Further Education institutions like Leeds College of Building are busy cultivating the next generation of highly skilled employees. Our aim is to counter some of the enormous skills gaps faced by industries like construction. We prepare students so they can hit the ground running when they complete training and make a meaningful contribution in specialist fields.Yet, by the time we hit 2025, Further Education funding will be lucky even to reach 2010 levels. Post-16 education has been underfunded for over a decade, and the current cost-of-living crisis is simply exacerbating a longstanding issue.

The impact of this chronic funding shortfall is a reduced ability to meet skills needs and help our students effectively. Equally, we should be supporting our amazing colleagues who delivered through the entire pandemic without missing a beat, and yet they didn’t even get a “thank you for your brilliant work” from the Chancellor, unlike school staff.

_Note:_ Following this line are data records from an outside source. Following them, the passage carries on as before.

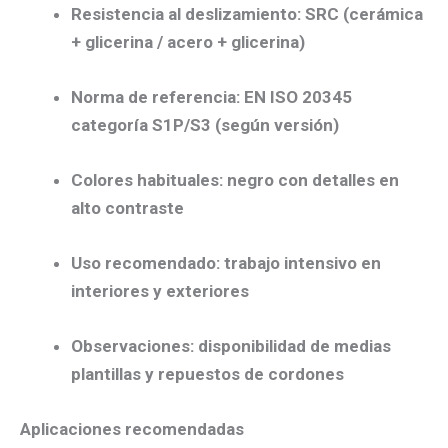
Resistencia al deslizamiento:
SRC
(cerámica
+ glicerina / acero + glicerina)
Norma de referencia:
EN ISO 20345
categoría
S1P/S3
(según versión)
Colores habituales:
negro con detalles en
alto contraste
Uso recomendado:
trabajo intensivo en
interiores y exteriores
Observaciones:
disponibilidad de medias
plantillas y repuestos de cordones
Aplicaciones recomendadas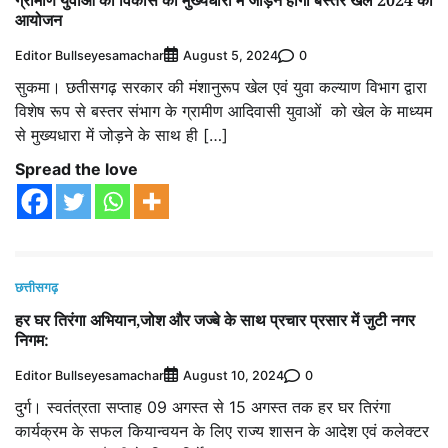
आयोजन
Editor Bullseyesamachar
0
August 5, 2024
सुकमा। छतीसगढ़ सरकार की मंशानुरूप खेल एवं युवा कल्याण विभाग द्वारा
विशेष रूप से बस्तर संभाग के ग्रामीण आदिवासी युवाओं को खेल के माध्यम
से मुख्यधारा में जोड़ने के साथ ही […]
Spread the love
छत्तीसगढ़
हर घर तिरंगा अभियान,जोश और जज्बे के साथ प्रचार प्रसार में जुटी नगर
निगम:
Editor Bullseyesamachar
0
August 10, 2024
दुर्ग। स्वतंत्रता सप्ताह 09 अगस्त से 15 अगस्त तक हर घर तिरंगा
कार्यक्रम के सफल कियान्वयन के लिए राज्य शासन के आदेश एवं कलेक्टर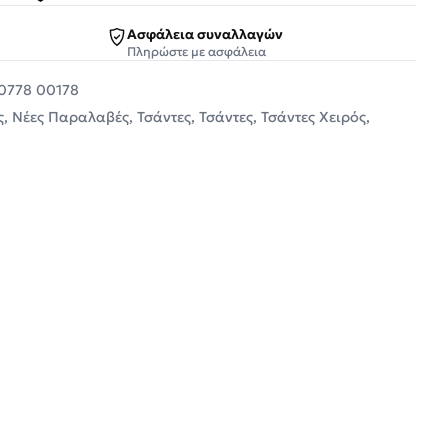
Ασφάλεια συναλλαγών
Πληρώστε με ασφάλεια
0778 00178
ς
,
Νέες Παραλαβές
,
Τσάντες
,
Τσάντες
,
Τσάντες Χειρός
,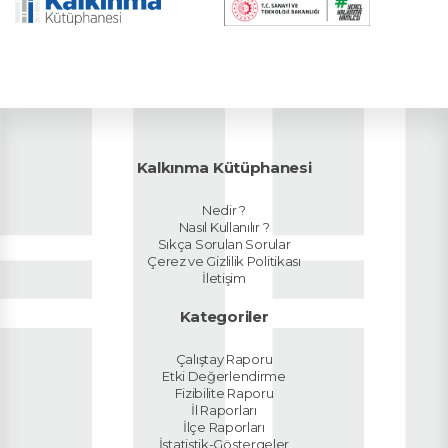
Kalkınma Kütüphanesi
Nedir ?
Nasıl Kullanılır ?
Sıkça Sorulan Sorular
Çerez ve Gizlilik Politikası
İletişim
Kategoriler
Çalıştay Raporu
Etki Değerlendirme
Fizibilite Raporu
İl Raporları
İlçe Raporları
İstatistik-Göstergeler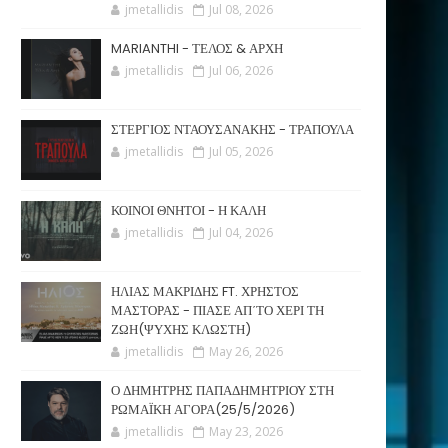
jmetallidis
Jul 08, 2026
MARIANTHI - ΤΕΛΟΣ & ΑΡΧΗ
jmetallidis
Jul 06, 2026
ΣΤΕΡΓΙΟΣ ΝΤΑΟΥΣΑΝΑΚΗΣ - ΤΡΑΠΟΥΛΑ
jmetallidis
Jul 05, 2026
ΚΟΙΝΟΙ ΘΝΗΤΟΙ - Η ΚΑΛΗ
jmetallidis
Jul 04, 2026
ΗΛΙΑΣ ΜΑΚΡΙΔΗΣ FT. ΧΡΗΣΤΟΣ
ΜΑΣΤΟΡΑΣ - ΠΙΑΣΕ ΑΠ΄ΤΟ ΧΕΡΙ ΤΗ
ΖΩΗ(ΨΥΧΗΣ ΚΛΩΣΤΗ)
jmetallidis
May 26, 2026
Ο ΔΗΜΗΤΡΗΣ ΠΑΠΑΔΗΜΗΤΡΙΟΥ ΣΤΗ
ΡΩΜΑΪΚΗ ΑΓΟΡΑ(25/5/2026)
jmetallidis
May 23, 2026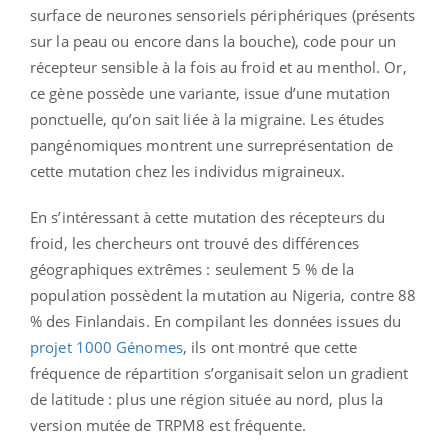
surface de neurones sensoriels périphériques (présents
sur la peau ou encore dans la bouche), code pour un
récepteur sensible à la fois au froid et au menthol. Or,
ce gène possède une variante, issue d’une mutation
ponctuelle, qu’on sait liée à la migraine. Les études
pangénomiques montrent une surreprésentation de
cette mutation chez les individus migraineux.
En s’intéressant à cette mutation des récepteurs du
froid, les chercheurs ont trouvé des différences
géographiques extrêmes : seulement 5 % de la
population possèdent la mutation au Nigeria, contre 88
% des Finlandais. En compilant les données issues du
projet 1000 Génomes
, ils ont montré que cette
fréquence de répartition s’organisait selon un gradient
de latitude : plus une région située au nord, plus la
version mutée de TRPM8 est fréquente.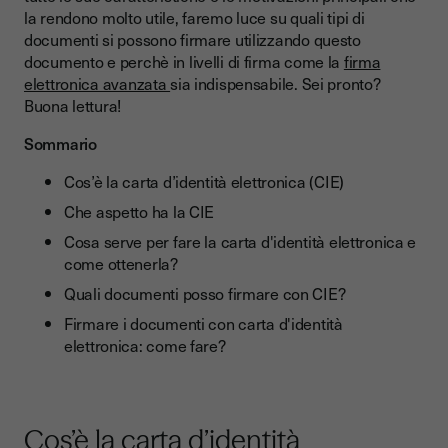
Firmare i documenti con carta d'identità elettronica: come
la rendono molto utile, faremo luce su quali tipi di
fare?
documenti si possono firmare utilizzando questo
Ricapitolando
documento e perchè in livelli di firma come la
firma
elettronica avanzata
sia indispensabile. Sei pronto?
Buona lettura!
Sommario
Cos’è la carta d’identità elettronica (CIE)
Che aspetto ha la CIE
Cosa serve per fare la carta d'identità elettronica e
come ottenerla?
Quali documenti posso firmare con CIE?
Firmare i documenti con carta d'identità
elettronica: come fare?
Cos’è la carta d’identità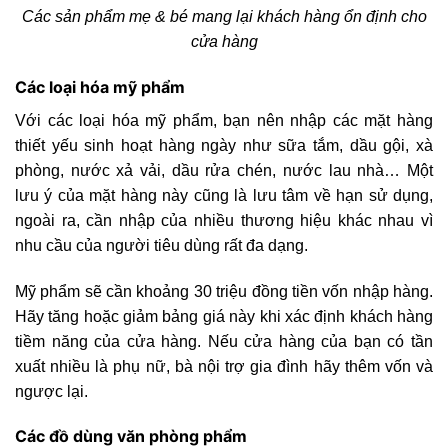
Các sản phẩm mẹ & bé mang lại khách hàng ổn định cho
cửa hàng
Các loại hóa mỹ phẩm
Với các loại hóa mỹ phẩm, bạn nên nhập các mặt hàng
thiết yếu sinh hoạt hàng ngày như sữa tắm, dầu gội, xà
phòng, nước xả vải, dầu rửa chén, nước lau nhà… Một
lưu ý của mặt hàng này cũng là lưu tâm về hạn sử dụng,
ngoài ra, cần nhập của nhiều thương hiệu khác nhau vì
nhu cầu của người tiêu dùng rất đa dạng.
Mỹ phẩm sẽ cần khoảng 30 triệu đồng tiền vốn nhập hàng.
Hãy tăng hoặc giảm bảng giá này khi xác định khách hàng
tiềm năng của cửa hàng. Nếu cửa hàng của bạn có tần
xuất nhiều là phụ nữ, bà nội trợ gia đình hãy thêm vốn và
ngược lại.
Các đồ dùng văn phòng phẩm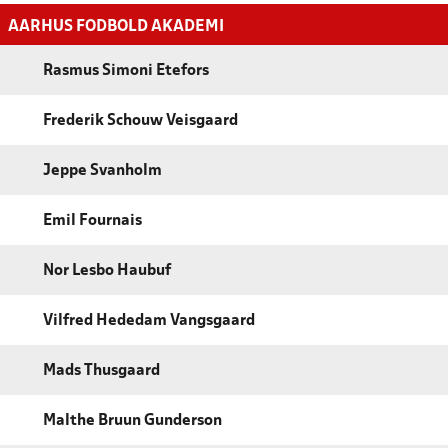
AARHUS FODBOLD AKADEMI
Rasmus Simoni Etefors
Frederik Schouw Veisgaard
Jeppe Svanholm
Emil Fournais
Nor Lesbo Haubuf
Vilfred Hededam Vangsgaard
Mads Thusgaard
Malthe Bruun Gunderson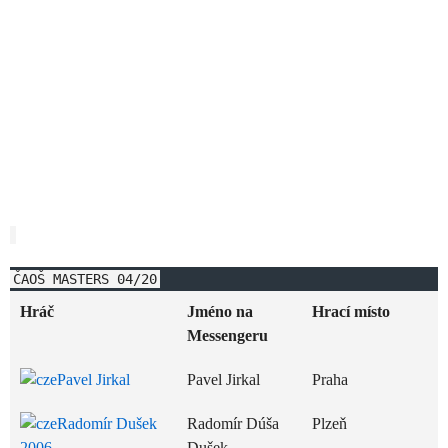
ČAOŠ MASTERS 04/20
Hráč
Jméno na
Hrací místo
Messengeru
Pavel Jirkal
Pavel Jirkal
Praha
Radomír Dušek
Radomír Dúša
Plzeň
2006
Dušek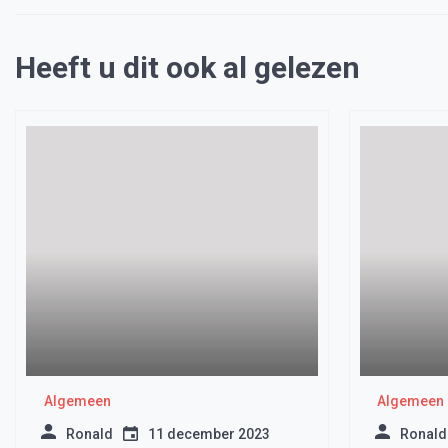
Heeft u dit ook al gelezen
Algemeen
Algemeen
Ronald
11 december 2023
Ronald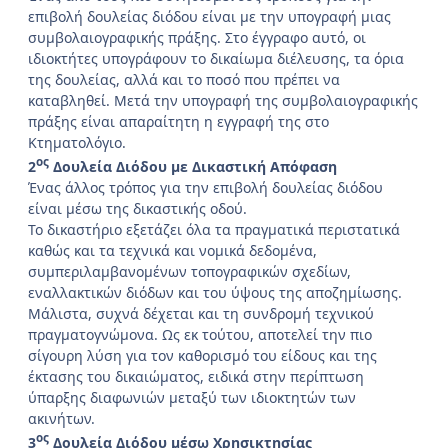
επιβολή δουλείας διόδου είναι με την υπογραφή μιας
συμβολαιογραφικής πράξης. Στο έγγραφο αυτό, οι
ιδιοκτήτες υπογράφουν το δικαίωμα διέλευσης, τα όρια
της δουλείας, αλλά και το ποσό που πρέπει να
καταβληθεί. Μετά την υπογραφή της συμβολαιογραφικής
πράξης είναι απαραίτητη η εγγραφή της στο
Κτηματολόγιο.
ος
2
Δουλεία Διόδου με Δικαστική Απόφαση
Ένας άλλος τρόπος για την επιβολή δουλείας διόδου
είναι μέσω της δικαστικής οδού.
Το δικαστήριο εξετάζει όλα τα πραγματικά περιστατικά
καθώς και τα τεχνικά και νομικά δεδομένα,
συμπεριλαμβανομένων τοπογραφικών σχεδίων,
εναλλακτικών διόδων και του ύψους της αποζημίωσης.
Μάλιστα, συχνά δέχεται και τη συνδρομή τεχνικού
πραγματογνώμονα. Ως εκ τούτου, αποτελεί την πιο
σίγουρη λύση για τον καθορισμό του είδους και της
έκτασης του δικαιώματος, ειδικά στην περίπτωση
ύπαρξης διαφωνιών μεταξύ των ιδιοκτητών των
ακινήτων.
ος
3
Δουλεία Διόδου μέσω Χρησικτησίας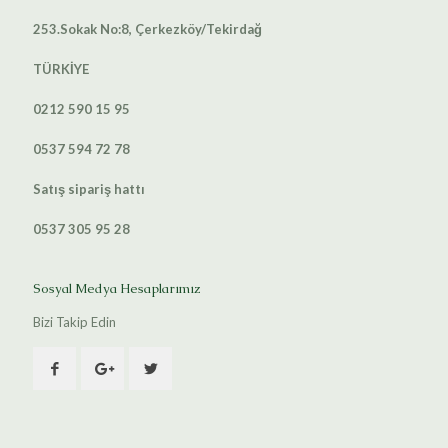
253.Sokak No:8, Çerkezköy/Tekirdağ
TÜRKİYE
0212 590 15 95
0537 594 72 78
Satış sipariş hattı
0537 305 95 28
Sosyal Medya Hesaplarımız
Bizi Takip Edin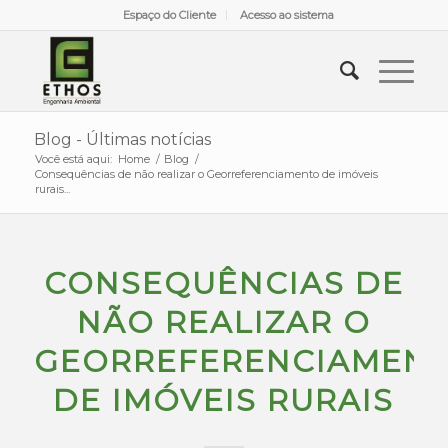
Espaço do Cliente
Acesso ao sistema
Blog - Últimas notícias
Você está aqui:
Home
/
Blog
/
Consequências de não realizar o Georreferenciamento de imóveis
rurais...
CONSEQUÊNCIAS DE
NÃO REALIZAR O
GEORREFERENCIAMEN
DE IMÓVEIS RURAIS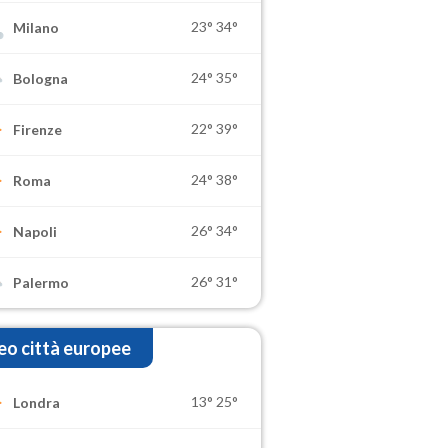
23°
34°
Milano
24°
35°
Bologna
22°
39°
Firenze
24°
38°
Roma
26°
34°
Napoli
26°
31°
Palermo
o città europee
13°
25°
Londra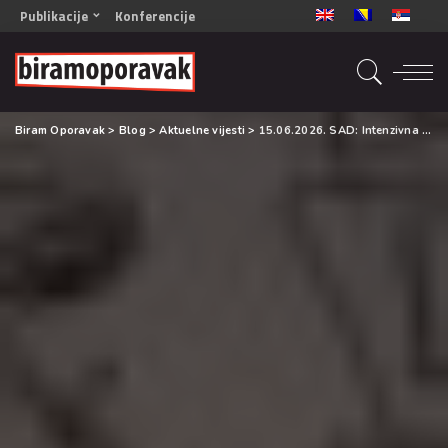
Publikacije
Konferencije
OPORAVAK- Naš zajednički cilj BiH/CG
OPORAVAK- Naš zajednički cilj SRB
RECOVERY- Our common goal ENG
Biram Oporavak
>
Blog
>
Aktuelne vijesti
>
15.06.2026. SAD: Intenzivna upotreba psihoaktivnih supstanci u ranoj odrasloj dobi predviđa probleme s pamćenjem decenijama kasnije
OPORAVAK- Naš zajednički cilj 2
Mala knjiga vještina
Šta ne raditi
Radna sveska za oporavak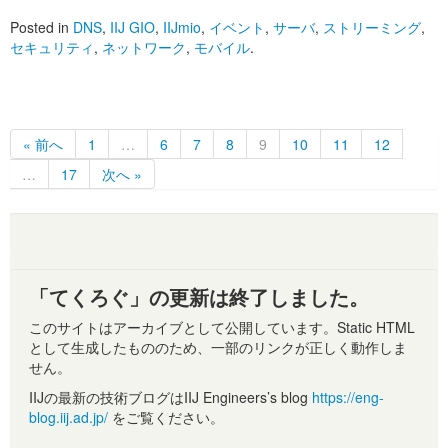
Posted in
DNS
,
IIJ GIO
,
IIJmio
,
イベント
,
サーバ
,
ストリーミング
,
セキュリティ
,
ネットワーク
,
モバイル
.
« 前へ
1
…
6
7
8
9
10
11
12
…
17
次へ »
「てくろぐ」の更新は終了しました。
このサイトはアーカイブとして公開しています。Static HTML
として生成したもののため、一部のリンクが正しく動作しま
せん。
IIJの最新の技術ブログはIIJ Engineers’s blog
https://eng-
blog.iij.ad.jp/
をご覧ください。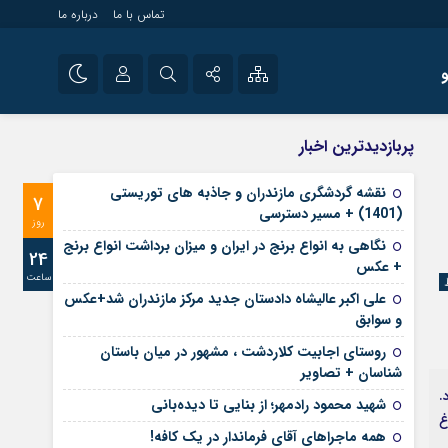
تماس با ما
درباره ما
شی راه اندازی سایت و
نام کاربری یا نشانی ایمیل
اینستاگرام
پربازدیدترین اخبار
 سایت های خبری و
تلگرام
نقشه گردشگری مازندران و جاذبه های توریستی
7
رمز عبور
(1401) + مسیر دسترسی
آپارات
روز
نگاهی به انواع برنج در ایران و میزان برداشت انواع برنج
24
+ عکس
ساعت
مرا به خاطر بسپار
علی‌ اکبر عالیشاه دادستان جدید مرکز مازندران شد+عکس
و سوابق
روستای اجابیت کلاردشت ، مشهور در میان باستان
شناسان + تصاویر
داد.
شهید محمود رادمهر؛ از بنایی تا دیده‌بانی
غ
همه ماجراهای آقای فرماندار در یک کافه!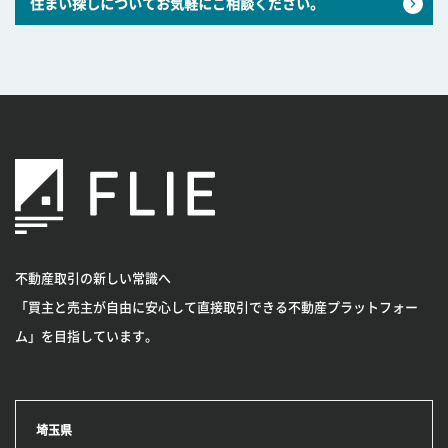
住まい探しについてお気軽にご相談ください。
不動産取引の新しい常識へ
「買主と売主が自由に安心して直接取引できる不動産プラットフォー
ム」を目指しています。
埼玉県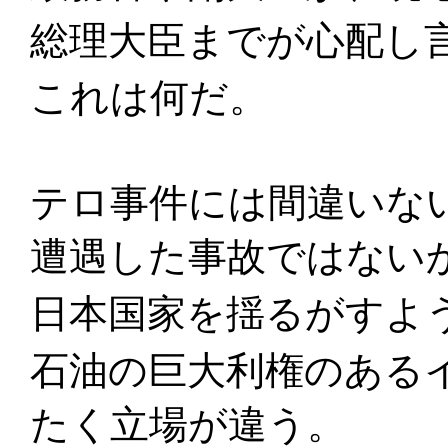
総理大臣までが心配し
これは何だ。
テロ事件には間違いな
遭遇した事故ではない
日本国家を揺るがすよ
石油の巨大利権のある
たく立場が違う。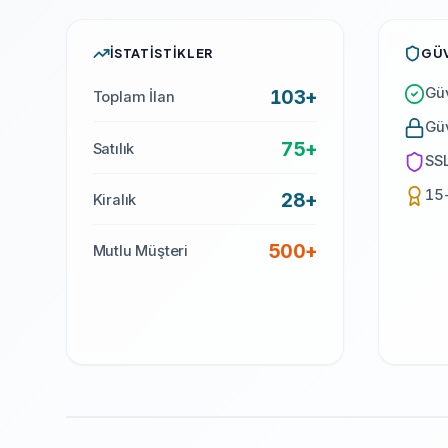
İSTATISTIKLER
GÜV
Güv
103+
Toplam İlan
Güv
75+
Satılık
SSL
15
28+
Kiralık
500
+
Mutlu Müşteri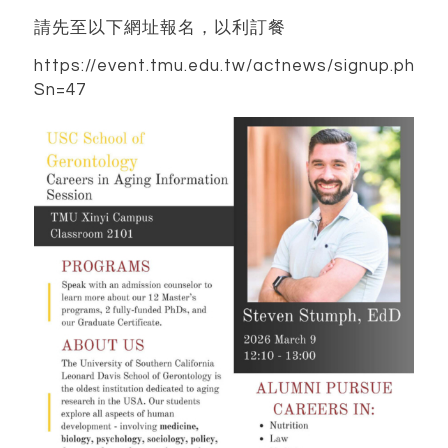
請先至以下網址報名，以利訂餐
https://event.tmu.edu.tw/actnews/signup.php?
Sn=47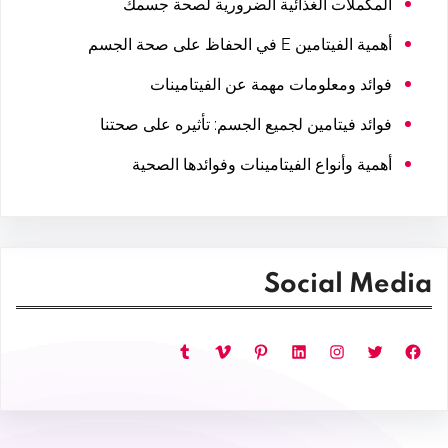
المكملات الغذائية الضرورية لصحة جسمك
أهمية الفيتامين E في الحفاظ على صحة الجسم
فوائد ومعلومات مهمة عن الفيتامينات
فوائد فيتامين لجميع الجسم: تأثيره على صحتنا
أهمية وأنواع الفيتامينات وفوائدها الصحية
Social Media
فيسبوك
تويتر
إنستجرام
لينكد إن
بينتريست
فيميو
تمبلر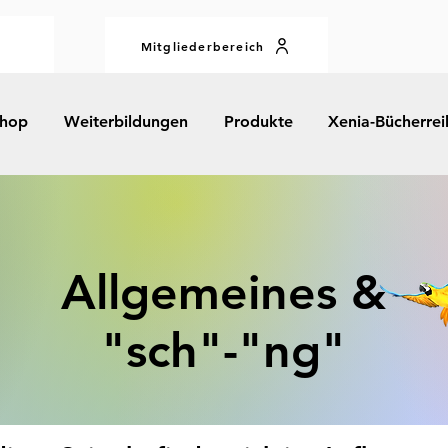
Mitgliederbereich
hop
Weiterbildungen
Produkte
Xenia-Bücherrei
Allgemeines &
"sch"-"ng"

I probably speak for others in the sector when I say we don’t begrudge schools their rise in funding. Far from it. The increase will only take spending-per-pupil to at least 2010 levels in real terms. This is nowhere near sufficient to meet the challenges of post-Covid education or the defunding of wider services - the pieces of which schools and colleges are now trying to pick up.All we ask is for Further Education to be treated with the respect it deserves and recognised for its immense value to the UK and its economy. The government should deliver on its words and address a growing skills crisis at a time when technical and vocational experience is needed now more than ever.​​​​​​​

Nikki Davis is principal and CEO of Leeds College of Building.